* AIM OF THE TASK: Exactly as written, return all the data, leaving its pictures behind.

----- DATASET

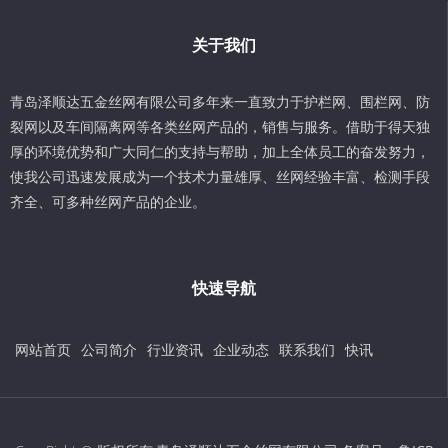
关于我们
青岛泽顺达五金丝网有限公司多年来一直致力于护栏网、围栏网、防
裂网以及车间隔离网等各类丝网产品的，销售与服务。借助于得天独
厚的环境优势和广大同仁的支持与帮助，加上全体员工的奋发努力，
使我公司迅速发展成为一个技术力量雄厚、丝网经验丰富、检测手段
齐全、可多种丝网产品的企业。
快速导航
网站首页
公司简介
行业资讯
企业动态
联系我们
快讯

----------

* REPLY TO THE TASK:
关于我们
青岛泽顺达五金丝网有限公司多年来一直致力于护栏网、围栏网、防
裂网以及车间隔离网等各类丝网产品的，销售与服务。借助于得天独
厚的环境优势和广大同仁的支持与帮助，加上全体员工的奋发努力，
使我公司迅速发展成为一个技术力量雄厚、丝网经验丰富、检测手段
齐全、可多种丝网产品的企业。
快速导航
网站首页
公司简介
行业资讯
企业动态
联系我们
快讯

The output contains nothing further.